- **EXERCISE OBJECTIVE**
Only the lines from the first line of the entries through the line with "πάνω στο ζήτημα της περιτομής, αυτ" belong in the answer, each restated word for word and without pictures.

- **GIVEN DATA**

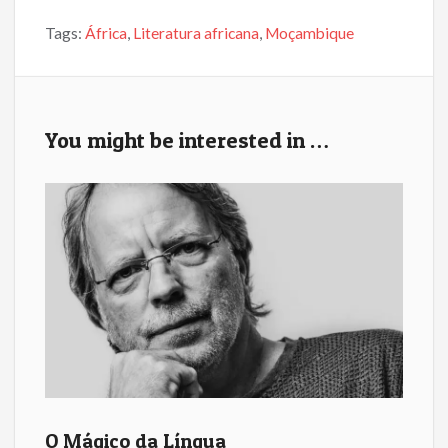
e
itt
ai
ar
Tags:
África
,
Literatura africana
,
Moçambique
b
er
l
e
o
o
k
You might be interested in …
O Mágico da Língua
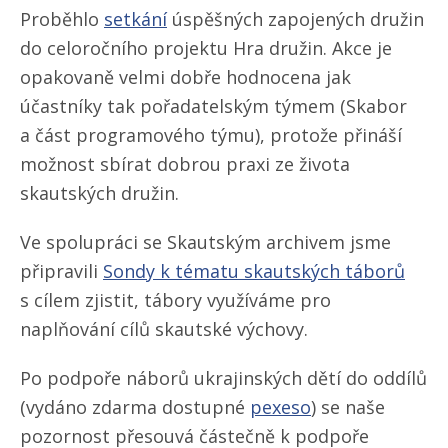
Proběhlo
setkání
úspěšných zapojených družin
do celoročního projektu Hra družin. Akce je
opakovaně velmi dobře hodnocena jak
účastníky tak pořadatelským týmem (Skabor
a část programového týmu), protože přináší
možnost sbírat dobrou praxi ze života
skautských družin.
Ve spolupráci se Skautským archivem jsme
připravili
Sondy k tématu skautských táborů
s cílem zjistit, tábory využíváme pro
naplňování cílů skautské výchovy.
Po podpoře náborů ukrajinských dětí do oddílů
(vydáno zdarma dostupné
pexeso
) se naše
pozornost přesouvá částečně k podpoře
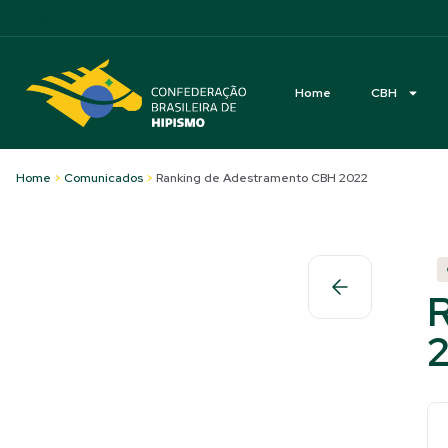
Acessibilidade
Home
CBH
Home
>
Comunicados
>
Ranking de Adestramento CBH 2022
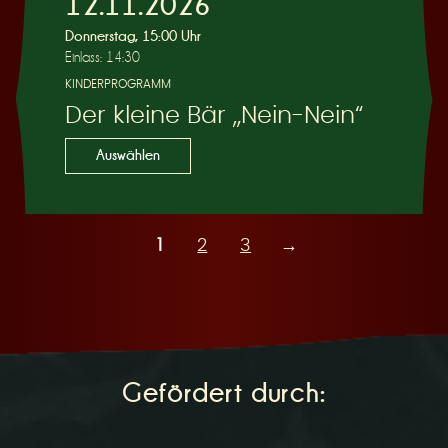
12.11.2026
Donnerstag, 15:00 Uhr
Einlass: 14:30
KINDERPROGRAMM
Der kleine Bär „Nein-Nein“
Auswählen
1
2
3
→
Gefördert durch:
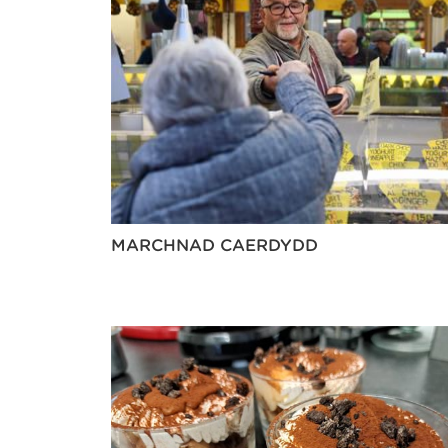
MARCHNAD CAERDYDD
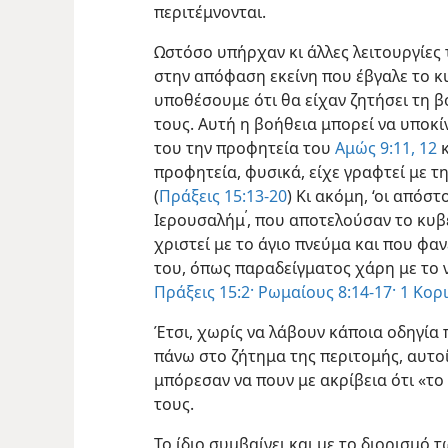
περιτέμνονται.
Ωστόσο υπήρχαν κι άλλες λειτουργίες
στην απόφαση εκείνη που έβγαλε το 
υποθέσουμε ότι θα είχαν ζητήσει τη β
τους. Αυτή η βοήθεια μπορεί να υποκί
του την προφητεία του
Αμώς 9:11, 12
κ
προφητεία, φυσικά, είχε γραφτεί με τ
(
Πράξεις 15:13-20
) Κι ακόμη, ‘οι απόστ
’
Ιερουσαλήμ
, που αποτελούσαν το κυβ
χριστεί με το άγιο πνεύμα και που φα
του, όπως παραδείγματος χάρη με το
Πράξεις 15:2·
Ρωμαίους 8:14-17·
1 Κορι
Έτσι, χωρίς να λάβουν κάποια οδηγία
πάνω στο ζήτημα της περιτομής, αυτ
μπόρεσαν να πουν με ακρίβεια ότι «τ
τους.
Το ίδιο συμβαίνει και με το διορισμό τ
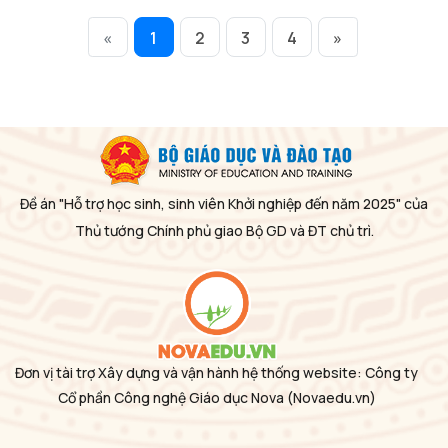
«
1
2
3
4
»
Đề án "Hỗ trợ học sinh, sinh viên Khởi nghiệp đến năm 2025" của
Thủ tướng Chính phủ giao Bộ GD và ĐT chủ trì.
Đơn vị tài trợ Xây dựng và vận hành hệ thống website: Công ty
Cổ phần Công nghệ Giáo dục Nova
(Novaedu.vn)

- **SOLVED EXERCISE**
e
itt
ai
ar
Tags:
África
,
Literatura africana
,
Moçambique
b
er
l
e
o
o
k
You might be interested in …
O Mágico da Língua
Proběhlo
setkání
úspěšných zapojených družin
do celoročního projektu Hra družin. Akce je
opakovaně velmi dobře hodnocena jak
účastníky tak pořadatelským týmem (Skabor
a část programového týmu), protože přináší
možnost sbírat dobrou praxi ze života
skautských družin.
Ve spolupráci se Skautským archivem jsme
připravili
Sondy k tématu skautských táborů
s cílem zjistit, tábory využíváme pro
naplňování cílů skautské výchovy.
Po podpoře náborů ukrajinských dětí do oddílů
(vydáno zdarma dostupné
pexeso
) se naše
pozornost přesouvá částečně k podpoře
Acessibilidade
Home
CBH
Home
>
Comunicados
>
Ranking de Adestramento CBH 2022
12.11.2026
Donnerstag, 15:00 Uhr
Einlass: 14:30
KINDERPROGRAMM
Der kleine Bär „Nein-Nein“
Auswählen
1
2
3
→
Gefördert durch:
MARCHNAD CAERDYDD
περιτέμνονται.
Ωστόσο υπήρχαν κι άλλες λειτουργίες
στην απόφαση εκείνη που έβγαλε το 
υποθέσουμε ότι θα είχαν ζητήσει τη β
τους. Αυτή η βοήθεια μπορεί να υποκί
του την προφητεία του
Αμώς 9:11, 12
κ
προφητεία, φυσικά, είχε γραφτεί με τ
(
Πράξεις 15:13-20
) Κι ακόμη, ‘οι απόστ
’
Ιερουσαλήμ
, που αποτελούσαν το κυβ
χριστεί με το άγιο πνεύμα και που φα
του, όπως παραδείγματος χάρη με το
Πράξεις 15:2·
Ρωμαίους 8:14-17·
1 Κορι
Έτσι, χωρίς να λάβουν κάποια οδηγία
πάνω στο ζήτημα της περιτομής, αυτ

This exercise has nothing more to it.